Kesit Akademi Mecmuası’nda yayımlanan bir makale, Ankara Onkoloji Eğitim ve Araştırma Hastanesi’ndeki Viral Hepatit Takip Polikliniği’nde pandemi periyodunda kliniğe başvuran hastaları kapsayan istatiksel bir çalışmadan yola çıkıyor.
Mevcut Hepatit hastalarının Nisan-Ağustos 2020 aralığındaki müracaat sayılarını, 2019 yılının tıpkı devriyle kıyaslayan çalışmaya nazaran, Hepatit B müracaatlarında bu devirde yüzde 49,45; hepatit C müracaatlarında yüzde 55,5, yapılan karaciğer biyopsilerinde de yüzde 63,63 azalma yaşandı.
Bu düşüşte, kronik hepatitlerin takip ve tedavisinin çoğunlukla Covid-19 ile çabada ön safta yer alan enfeksiyon hastalıkları poliklinik ve kliniklerinde yapılması tesirli idi.
Halihazırda Covid-19 salgını için en yüksek risk kümelerinden biri olan bu hastaların, klinik ziyaretlerinde “Covid-19 kapma korkusu nedeniyle” besbelli düşüşler yaşandı. Araştırmaya nazaran aksaklıklar, hastalığın ilerlemesi ve alevlenmesi risklerini birlikte getirebiliyor.

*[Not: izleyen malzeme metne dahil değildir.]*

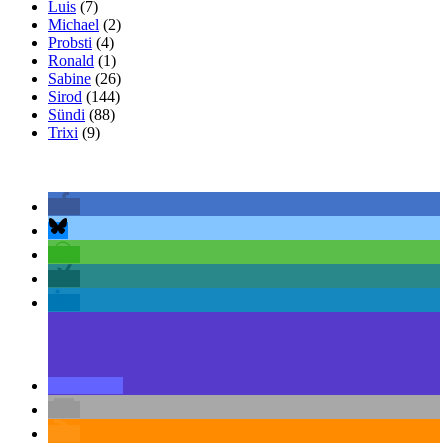
Luis
(7)
Michael
(2)
Probsti
(4)
Ronald
(1)
Sabine
(26)
Sirod
(144)
Sündi
(88)
Trixi
(9)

Kalp krizi geçiren hastaların neredeyse yarısı hastaneye başvurmadı
Sıhhat Bakanlığı tarafından paylaşılan datalara nazaran, Türkiye’deki ölümlerin yüzde 86’sı kalp damar hastalıkları, diyabet, kanserler, kronik teneffüs yolu hastalıklarının oluşturduğu bulaşıcı olmayan hastalıklardan kaynaklanıyor.

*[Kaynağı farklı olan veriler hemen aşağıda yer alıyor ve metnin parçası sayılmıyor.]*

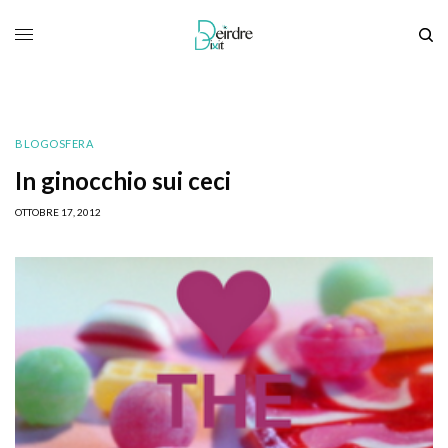
BLOGOSFERA
In ginocchio sui ceci
OTTOBRE 17, 2012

Türkiye’de tüm yaş kümeleri için her iki vefattan biri kalp damar hastalıklarına bağlı olarak gerçekleşiyor.
Türk Kardiyoloji Derneği’nin bir araştırmasına nazaran pandemi periyodunda Türkiye’de hastaneye başvuran kalp krizi hasta sayısı, pandemi evvelki devirde yapılan birebir çalışmaya kıyasla yüzde 47,1 oranında azaldı. Pandemi periyodunda kalp krizi geçiren hastaların neredeyse yarısı hastaneye başvurmadı.
WHO tarafından yapılan Pulse Survey anketi, Covid-19 devrinde ülkelerin sıhhat sistemlerinde yaşanan aksaklıkları mercek altına alıyor. Geçen Nisan ayında ikinci raundu yapılan ankete katılan 135 ülkenin yüzde 95’inde temel sıhhat hizmetlerinin Covid-19 nedeniyle aksadığı belirtiliyor.

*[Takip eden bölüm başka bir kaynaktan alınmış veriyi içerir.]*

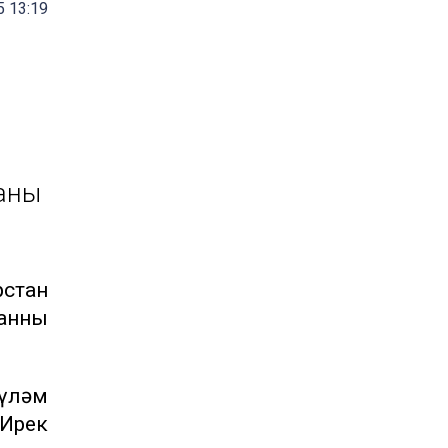
 13:19
аны
стан
анның
күләм
 Ирек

Aksayan hizmetler ortasında hayat kurtaran acil müdahaleler, kritik ve cerrahi müdahaleler de var. Buna rağmen 2021’de 2020’ye nazaran kesintilerin azalma tespit edildiği de notlar ortasında.
Türkiye ankete katılan ülkeler ortasında değil. Buna ek olarak Türkiye İstatistik Kurumu (TÜİK) nizamlı olarak paylaştığı vefat nedeni istatistiklerini pandemi başladığından beri açıklamadı.
- BBC Türkçe’nin koronavirüs araştırması: 11 vilayette 8 ayda yaklaşık 11 bin ek vefat var, artış beklenenin üzerinde
- AB sıhhat yetkilisinden ihtar: Omicron varyantı yeni bir pandemiye yol açabilir
- Doktor dışı sıhhat çalışanına yüzde 20 artırım yapılırken, hekimlerin maaşları düşürüldü mü?
Bunların bir kısmının ertelenmiş sıhhat hizmetleri nedeniyle olduğunu düşündüklerini söylüyor.
Uzmanlar Covid-19’un gerek hastalar gerek sıhhat hizmetleri için faturası ağırlaşmaya devam edebileceği ihtarında bulunuyor.